Der Umbruch ist weiterhin im Gange

Thomas Waldraff, Marco Hinder, Andreas Fiederer, Timo Reutter, Alexander Reutter, Eike Bausback, Florian Köhler - um nur einige Namen zu nennen. Spieler-Kaliber, welche binnen der letzten vier Jahre ihre Laufbahn in der I. Mannschaft des FC Krauchenwies beendet haben. Spieler, welche zunächst das Trainer-Duo Alexander Reutter/Andreas Reisser, wie auch nun das Trainertrio Grom/Fiolka/Dettenmaier ersetzen musste.

Betrachtet man die abgelaufenen vier Spielzeiten, die letzte Landesliga-Saison mit dem Abstieg sowie die letzen drei Bezirksliga-Runden etwas differenzierter so sollte man, ohne sich voreingenommen auf die „Glas-halb-voll-Seite“ zu schlagen, den „Glas-halb-leer-Kritikern“ etwas nachschenken. War die erste Saison nach dem Abstieg (Platz 10/37 Punkte) aufgrund von unglaublichem Verletzungspech schwer sachlich einzuordnen, so kann über die beiden letzten Spielzeiten unter dem Trainertrio Grom/Fiolka/Dettenmaier behaupten, dass man jeweils eine durchaus beachtliche Runde gespielt hat, ebenfalls keineswegs frei von Verletzungspech. Dass dies nicht jeder so sieht, diesen Umstand hat man vielleicht mit der ergebnisstarken Vorrunde und der Wintermeisterschaft vorletzte Saison 2013/14 selbst unbewusst heraufbeschworen, träumten doch damals einige vorübergehend schon wieder von der Landesliga.

In den Abschlußtabellen allerdings, und jene lügen bekanntlich nie, stehen nun in der Bezirksliga zuletzt zweimal Platz sechs zu Buche. Für die „Glas-halb-leer-Fraktion“ Abschlussplatzierungen mit rund zehn Punkten Rückstand auf die Spitze behaftet, während die „Glas-halb-voll-Beurteilung“ der Mannschaft im Zeichen des personellen Umbruchs mehr als ausreichend Luft zur Abstiegszone attestiert. Letztere Einschätzung gilt es dabei mit dem Hinweis zu verbinden, dass ein Bezirksliga-Verbleib in Zeiten von derartigen personellen Umbrüchen, auch in Krauchenwies, nicht als selbstverständlich anzusehen sind - prominente Beispiele für das Vollziehen solcher Prozesse über Jahren hinweg in der Kreisliga A gibt es im näheren Umkreis genug (Mengen, Hohentengen oder Ostrach).

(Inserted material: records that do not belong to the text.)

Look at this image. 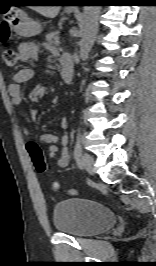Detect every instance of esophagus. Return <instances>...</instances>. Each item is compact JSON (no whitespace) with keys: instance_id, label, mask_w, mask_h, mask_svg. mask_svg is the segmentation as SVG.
<instances>
[{"instance_id":"1","label":"esophagus","mask_w":156,"mask_h":266,"mask_svg":"<svg viewBox=\"0 0 156 266\" xmlns=\"http://www.w3.org/2000/svg\"><path fill=\"white\" fill-rule=\"evenodd\" d=\"M72 9H77L76 7H73Z\"/></svg>"}]
</instances>
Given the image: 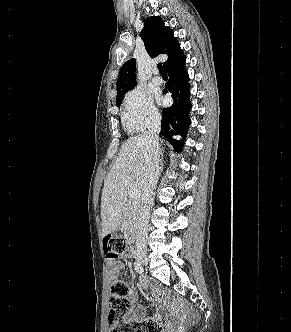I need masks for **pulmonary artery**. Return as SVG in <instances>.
I'll return each instance as SVG.
<instances>
[{"mask_svg": "<svg viewBox=\"0 0 291 332\" xmlns=\"http://www.w3.org/2000/svg\"><path fill=\"white\" fill-rule=\"evenodd\" d=\"M152 81L155 83V84H161L163 82L162 78L159 76V75H155L153 78H152Z\"/></svg>", "mask_w": 291, "mask_h": 332, "instance_id": "pulmonary-artery-1", "label": "pulmonary artery"}]
</instances>
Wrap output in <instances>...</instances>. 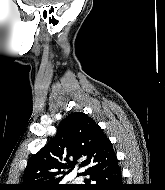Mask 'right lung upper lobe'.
<instances>
[{
	"instance_id": "1",
	"label": "right lung upper lobe",
	"mask_w": 165,
	"mask_h": 190,
	"mask_svg": "<svg viewBox=\"0 0 165 190\" xmlns=\"http://www.w3.org/2000/svg\"><path fill=\"white\" fill-rule=\"evenodd\" d=\"M113 154L112 144L98 124L84 113H73L61 121L55 137L31 156L19 190H55L69 186L59 184L64 177L60 174L72 171L78 159L83 160L79 167L87 171Z\"/></svg>"
}]
</instances>
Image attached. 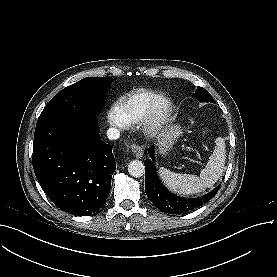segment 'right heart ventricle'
<instances>
[{
    "label": "right heart ventricle",
    "mask_w": 277,
    "mask_h": 277,
    "mask_svg": "<svg viewBox=\"0 0 277 277\" xmlns=\"http://www.w3.org/2000/svg\"><path fill=\"white\" fill-rule=\"evenodd\" d=\"M156 97L157 95L150 90L138 89L122 97L115 107L126 123L134 124L145 119L150 105Z\"/></svg>",
    "instance_id": "obj_1"
}]
</instances>
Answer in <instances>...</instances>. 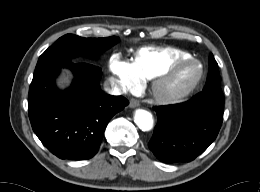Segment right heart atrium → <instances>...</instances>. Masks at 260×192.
<instances>
[{
    "label": "right heart atrium",
    "mask_w": 260,
    "mask_h": 192,
    "mask_svg": "<svg viewBox=\"0 0 260 192\" xmlns=\"http://www.w3.org/2000/svg\"><path fill=\"white\" fill-rule=\"evenodd\" d=\"M109 68L121 88L133 90L141 85V79L137 75L133 64L121 59L119 56L113 55L110 58Z\"/></svg>",
    "instance_id": "1"
}]
</instances>
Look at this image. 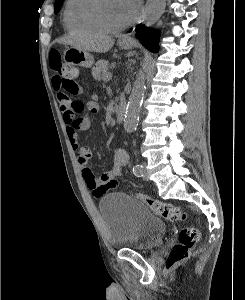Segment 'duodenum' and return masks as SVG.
I'll return each mask as SVG.
<instances>
[{"mask_svg":"<svg viewBox=\"0 0 245 300\" xmlns=\"http://www.w3.org/2000/svg\"><path fill=\"white\" fill-rule=\"evenodd\" d=\"M125 116V105L122 99H119L116 109V121L122 123Z\"/></svg>","mask_w":245,"mask_h":300,"instance_id":"410a0bca","label":"duodenum"}]
</instances>
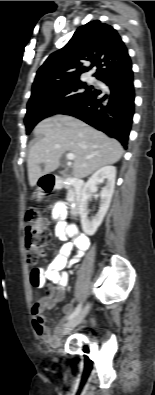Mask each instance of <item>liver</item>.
Segmentation results:
<instances>
[{"label":"liver","instance_id":"1","mask_svg":"<svg viewBox=\"0 0 155 395\" xmlns=\"http://www.w3.org/2000/svg\"><path fill=\"white\" fill-rule=\"evenodd\" d=\"M43 138L28 154V179L31 187L39 178L55 171L66 152L75 155L72 173L84 178L94 171L115 164L123 155L121 144L72 116L55 115L42 120L34 129ZM41 164H44L42 170Z\"/></svg>","mask_w":155,"mask_h":395}]
</instances>
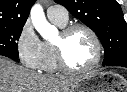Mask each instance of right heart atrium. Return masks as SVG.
<instances>
[{"label":"right heart atrium","mask_w":127,"mask_h":92,"mask_svg":"<svg viewBox=\"0 0 127 92\" xmlns=\"http://www.w3.org/2000/svg\"><path fill=\"white\" fill-rule=\"evenodd\" d=\"M16 50L21 64L31 70H40L44 61L43 42L32 25L26 23L16 39Z\"/></svg>","instance_id":"right-heart-atrium-1"}]
</instances>
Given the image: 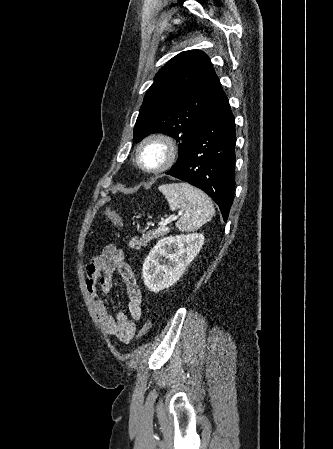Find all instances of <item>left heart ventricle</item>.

Der FC Krauchenwies „bricht um“ - und das die letzten Jahre bis dato erfolgreich! Das scheidende Trainertrio Grom/Fiolka/Dettenmaier hat gute Arbeit geleistet, von dieser Einschätzung lässt sich die FCK-Führung nicht abbringen. Im Winter teilte Michael Grom der Vorstandsschaft mit, dass er nach vier Jahren FCK nach Saisonschluß den Trainerstuhl für unbestimmte Zeit ruhen lassen wolle. Damals Anstoß für die Vereinsführung, sich nach vielen Gesprächen bereits im Februar für einen neuen Weg nach der Saison zu entscheiden. Für alle Beteiligten keine einfach Situation. Umso beeindruckender, wie motiviert das scheidende Trainertrio die Rückrunde trotzdem anpackte und letztendlich dann auch mit dem Pokalsieg krönte. Gute Arbeit im sportlichen Bereich geleistet zu haben ist das eine, eine kameradschaftlich vorbildhafte Truppe zu hinterlassen eine sicherlich nicht weniger zu lobende Tatsache. So wird der neue Trainer Alexander Failer eine in allen Bereichen intakte Mannschaft vorfinden, mit welcher der FC Krauchenwies die kommende Runde optimistisch angehen wird.


Da ist das Ding! Links Daniel Dettenmaier (mit seinen Kindern Ben und Mila), in der Mitte Michael Grom und rechts Andreas Fiolka nach dem gewonnenen Pokalfinale in Hundersingen. Die offizielle Verabschiedung der Trainer wird im Rahmen der Generalversammlung am 25. Juni stattfinden.